We're almost there! I won't go into this bit too much because this tutorial isn't about training loops, but it's all very standard. We break the training data into minibatches and train on them over 10 epochs. The evaluation metrics plotted are those recorded during regular training: (click toggle to show)


model = NeuralNet()
stats = {'correct': [], 'loss': [], 'epoch': []}
for epoch in range(2):
    correct, loss = 0, 0
    for i, (X, y) in enumerate(train):
        y_prob, batch_correct, batch_loss = model.evaluate(X, y)
        model.gradient_descent()
        
        correct += batch_correct / len(train)
        loss += batch_loss / len(train)
    stats['correct'].append(correct.item())
    stats['loss'].append(loss.item())
    stats['epoch'].append(epoch)
    print(f'epoch: {epoch} | correct: {correct:.2f}, loss: {loss:.2f}')

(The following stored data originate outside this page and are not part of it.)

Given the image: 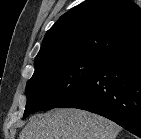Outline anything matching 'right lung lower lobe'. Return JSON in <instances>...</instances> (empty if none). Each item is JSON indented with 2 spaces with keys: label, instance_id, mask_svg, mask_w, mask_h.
<instances>
[{
  "label": "right lung lower lobe",
  "instance_id": "98d812e1",
  "mask_svg": "<svg viewBox=\"0 0 141 139\" xmlns=\"http://www.w3.org/2000/svg\"><path fill=\"white\" fill-rule=\"evenodd\" d=\"M55 108L102 115L141 137V45L109 59L87 84Z\"/></svg>",
  "mask_w": 141,
  "mask_h": 139
}]
</instances>
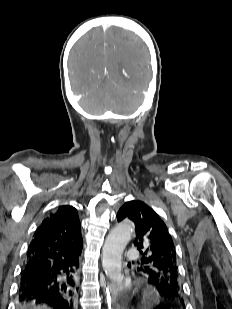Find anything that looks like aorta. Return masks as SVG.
<instances>
[{"mask_svg": "<svg viewBox=\"0 0 232 309\" xmlns=\"http://www.w3.org/2000/svg\"><path fill=\"white\" fill-rule=\"evenodd\" d=\"M133 227L130 223L117 225L108 234L102 253V266L106 275L116 283L123 281L122 254L131 239Z\"/></svg>", "mask_w": 232, "mask_h": 309, "instance_id": "762f6f07", "label": "aorta"}]
</instances>
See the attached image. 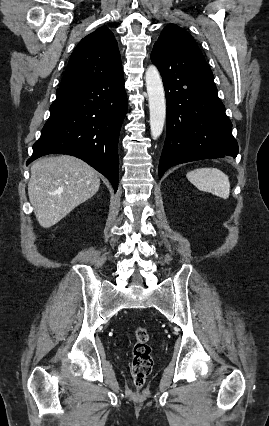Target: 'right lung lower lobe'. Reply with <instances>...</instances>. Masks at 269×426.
I'll use <instances>...</instances> for the list:
<instances>
[{"instance_id":"98d812e1","label":"right lung lower lobe","mask_w":269,"mask_h":426,"mask_svg":"<svg viewBox=\"0 0 269 426\" xmlns=\"http://www.w3.org/2000/svg\"><path fill=\"white\" fill-rule=\"evenodd\" d=\"M123 71L115 76L59 87L50 117L27 165L47 154L87 162L118 188V139L127 112Z\"/></svg>"}]
</instances>
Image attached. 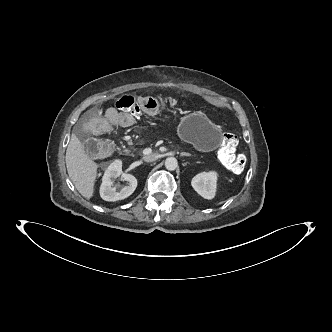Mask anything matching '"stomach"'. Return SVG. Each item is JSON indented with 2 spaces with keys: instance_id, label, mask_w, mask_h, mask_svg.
I'll list each match as a JSON object with an SVG mask.
<instances>
[{
  "instance_id": "stomach-1",
  "label": "stomach",
  "mask_w": 332,
  "mask_h": 332,
  "mask_svg": "<svg viewBox=\"0 0 332 332\" xmlns=\"http://www.w3.org/2000/svg\"><path fill=\"white\" fill-rule=\"evenodd\" d=\"M178 133L182 139L206 151L216 149L223 140L222 130L199 112L181 117Z\"/></svg>"
}]
</instances>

base = alt.Chart(pd.DataFrame.from_dict(stats)).mark_line() \
          .encode(alt.X('epoch', axis=alt.Axis(title='epoch')))
line1 = base.mark_line(stroke='#5276A7', interpolate='monotone') \
            .encode(alt.Y('loss'   , axis=alt.Axis(title='Loss'   , titleColor='#5276A7'), scale=alt.Scale(domain=[0.0, max(stats['loss'   ])])), tooltip='loss'   )
line2 = base.mark_line(stroke='#57A44C', interpolate='monotone') \
            .encode(alt.Y('correct', axis=alt.Axis(title='Correct', titleColor='#57A44C'), scale=alt.Scale(domain=[min(stats['correct']), 1.0])), tooltip='correct')
alt.layer(line1, line2).resolve_scale(y = 'independent')

🚨

These results are only on the training set! In practice we should always plot performance on a test set, but I don’t want to clutter the tutorial with this extra detail.

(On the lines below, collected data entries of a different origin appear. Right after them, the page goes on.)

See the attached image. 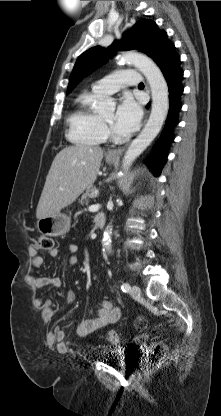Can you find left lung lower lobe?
I'll use <instances>...</instances> for the list:
<instances>
[{
	"instance_id": "1",
	"label": "left lung lower lobe",
	"mask_w": 221,
	"mask_h": 416,
	"mask_svg": "<svg viewBox=\"0 0 221 416\" xmlns=\"http://www.w3.org/2000/svg\"><path fill=\"white\" fill-rule=\"evenodd\" d=\"M150 57L159 66L168 83L170 101L164 130L153 153L146 160V164L153 170L154 175L158 176L167 160L168 148L174 140L173 130L179 123L178 113L182 107L180 96L183 93L181 85L183 71L179 67L180 57L176 54L174 44L167 39L166 33L161 36Z\"/></svg>"
}]
</instances>
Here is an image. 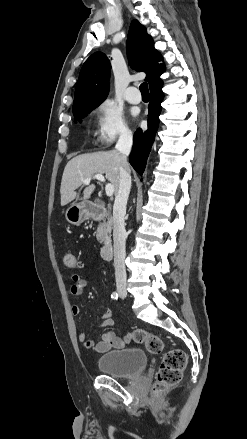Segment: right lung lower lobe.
Masks as SVG:
<instances>
[{
    "label": "right lung lower lobe",
    "mask_w": 247,
    "mask_h": 439,
    "mask_svg": "<svg viewBox=\"0 0 247 439\" xmlns=\"http://www.w3.org/2000/svg\"><path fill=\"white\" fill-rule=\"evenodd\" d=\"M162 85L151 89V98L148 113V130L142 132L139 128L134 134L133 148L129 156L130 164L140 174L144 172L147 157L154 142L156 130L158 127V116L161 111V101L163 99Z\"/></svg>",
    "instance_id": "obj_1"
}]
</instances>
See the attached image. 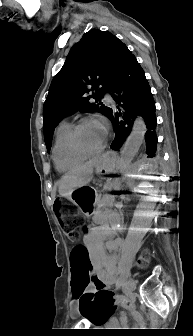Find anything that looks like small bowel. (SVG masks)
I'll list each match as a JSON object with an SVG mask.
<instances>
[{"mask_svg":"<svg viewBox=\"0 0 193 336\" xmlns=\"http://www.w3.org/2000/svg\"><path fill=\"white\" fill-rule=\"evenodd\" d=\"M112 219L110 211H101L98 216L99 225L85 236L83 245L95 276L106 287L114 284L119 263V257L116 254H108L107 251H115L122 245V241L114 237L115 228L110 224ZM88 289L90 285H87L85 292H88ZM116 323L115 318H110L107 325L114 326Z\"/></svg>","mask_w":193,"mask_h":336,"instance_id":"small-bowel-1","label":"small bowel"}]
</instances>
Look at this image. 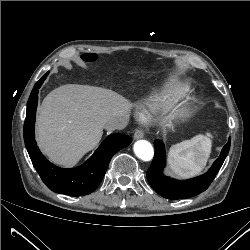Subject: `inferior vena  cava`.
I'll return each instance as SVG.
<instances>
[{
	"mask_svg": "<svg viewBox=\"0 0 250 250\" xmlns=\"http://www.w3.org/2000/svg\"><path fill=\"white\" fill-rule=\"evenodd\" d=\"M128 124V116L127 115H118L108 119L104 128L107 130H122Z\"/></svg>",
	"mask_w": 250,
	"mask_h": 250,
	"instance_id": "1",
	"label": "inferior vena cava"
}]
</instances>
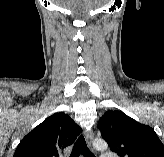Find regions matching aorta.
<instances>
[{
  "label": "aorta",
  "instance_id": "obj_1",
  "mask_svg": "<svg viewBox=\"0 0 164 157\" xmlns=\"http://www.w3.org/2000/svg\"><path fill=\"white\" fill-rule=\"evenodd\" d=\"M93 147L99 151H105L108 148L106 141L97 139L93 142Z\"/></svg>",
  "mask_w": 164,
  "mask_h": 157
}]
</instances>
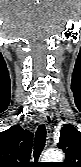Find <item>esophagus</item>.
Returning <instances> with one entry per match:
<instances>
[{
  "mask_svg": "<svg viewBox=\"0 0 81 167\" xmlns=\"http://www.w3.org/2000/svg\"><path fill=\"white\" fill-rule=\"evenodd\" d=\"M40 122L44 124L48 130L51 129L52 119L48 113H43L40 115Z\"/></svg>",
  "mask_w": 81,
  "mask_h": 167,
  "instance_id": "34e87169",
  "label": "esophagus"
}]
</instances>
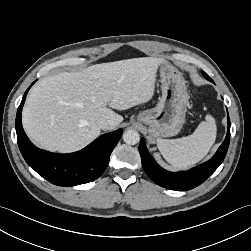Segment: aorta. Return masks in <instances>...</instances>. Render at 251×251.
<instances>
[{"label":"aorta","instance_id":"obj_1","mask_svg":"<svg viewBox=\"0 0 251 251\" xmlns=\"http://www.w3.org/2000/svg\"><path fill=\"white\" fill-rule=\"evenodd\" d=\"M123 140L128 145H135L140 141V135L135 130H127L123 134Z\"/></svg>","mask_w":251,"mask_h":251}]
</instances>
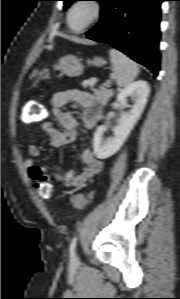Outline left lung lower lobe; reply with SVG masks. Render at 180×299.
Returning a JSON list of instances; mask_svg holds the SVG:
<instances>
[{"mask_svg":"<svg viewBox=\"0 0 180 299\" xmlns=\"http://www.w3.org/2000/svg\"><path fill=\"white\" fill-rule=\"evenodd\" d=\"M162 1L165 0H103L100 22L85 35L120 50L156 76Z\"/></svg>","mask_w":180,"mask_h":299,"instance_id":"0a47b994","label":"left lung lower lobe"}]
</instances>
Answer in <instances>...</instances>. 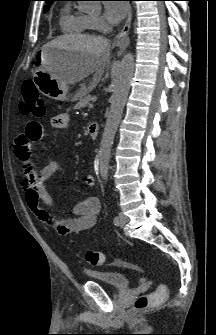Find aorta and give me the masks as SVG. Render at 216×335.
Masks as SVG:
<instances>
[{
	"mask_svg": "<svg viewBox=\"0 0 216 335\" xmlns=\"http://www.w3.org/2000/svg\"><path fill=\"white\" fill-rule=\"evenodd\" d=\"M134 64L133 54L127 53L122 58L115 74L113 93L110 98L111 105L99 149V169L104 180L108 178L112 144L128 97Z\"/></svg>",
	"mask_w": 216,
	"mask_h": 335,
	"instance_id": "762f6f07",
	"label": "aorta"
}]
</instances>
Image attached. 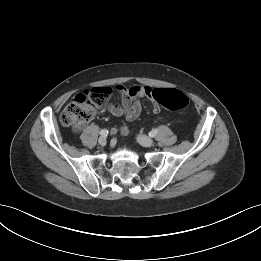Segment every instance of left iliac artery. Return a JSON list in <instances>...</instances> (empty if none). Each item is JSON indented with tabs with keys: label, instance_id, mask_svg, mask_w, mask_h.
I'll list each match as a JSON object with an SVG mask.
<instances>
[{
	"label": "left iliac artery",
	"instance_id": "1",
	"mask_svg": "<svg viewBox=\"0 0 261 261\" xmlns=\"http://www.w3.org/2000/svg\"><path fill=\"white\" fill-rule=\"evenodd\" d=\"M157 133H158V129H153L152 131H150L149 136L154 137L155 135H157Z\"/></svg>",
	"mask_w": 261,
	"mask_h": 261
}]
</instances>
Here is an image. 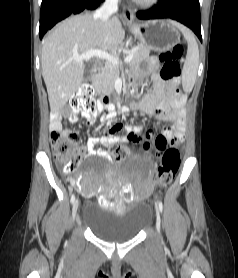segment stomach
Here are the masks:
<instances>
[{
	"label": "stomach",
	"instance_id": "obj_1",
	"mask_svg": "<svg viewBox=\"0 0 238 278\" xmlns=\"http://www.w3.org/2000/svg\"><path fill=\"white\" fill-rule=\"evenodd\" d=\"M129 28L142 45L157 51L171 49L180 41V33L171 21L149 20Z\"/></svg>",
	"mask_w": 238,
	"mask_h": 278
}]
</instances>
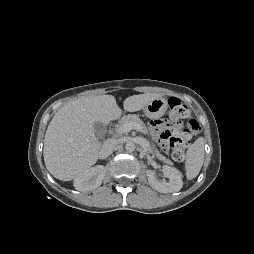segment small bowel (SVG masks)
I'll use <instances>...</instances> for the list:
<instances>
[{"label":"small bowel","mask_w":254,"mask_h":254,"mask_svg":"<svg viewBox=\"0 0 254 254\" xmlns=\"http://www.w3.org/2000/svg\"><path fill=\"white\" fill-rule=\"evenodd\" d=\"M169 125L170 123L167 120H158L152 122L151 128H153L154 137L160 141V132Z\"/></svg>","instance_id":"1"}]
</instances>
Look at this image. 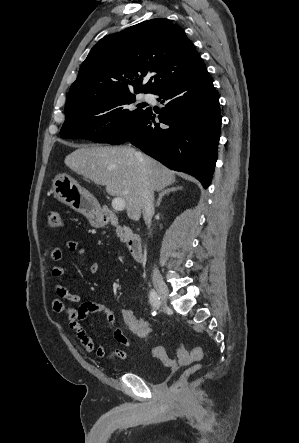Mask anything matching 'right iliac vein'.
Here are the masks:
<instances>
[{
    "label": "right iliac vein",
    "instance_id": "right-iliac-vein-1",
    "mask_svg": "<svg viewBox=\"0 0 299 443\" xmlns=\"http://www.w3.org/2000/svg\"><path fill=\"white\" fill-rule=\"evenodd\" d=\"M153 284H154V287L156 288L161 300L164 303H166V301L168 299L169 291H168V288H167L166 284L164 283V281L160 277L155 276L153 278Z\"/></svg>",
    "mask_w": 299,
    "mask_h": 443
}]
</instances>
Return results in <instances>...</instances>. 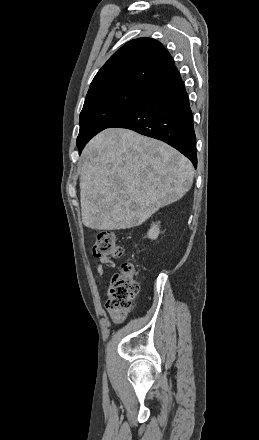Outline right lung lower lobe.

When I run this the results are fantastic! After 10 epochs I'm getting 97% correct. Particularly impressive given how simple this implementation is: we've implemented a complete backpropagation algorithm using only four cells worth of code (plus a couple more to set up and train).

The backpropagation algorithm can seem a little complex and mysterious at first. Hopefully this post makes it seem a little simpler!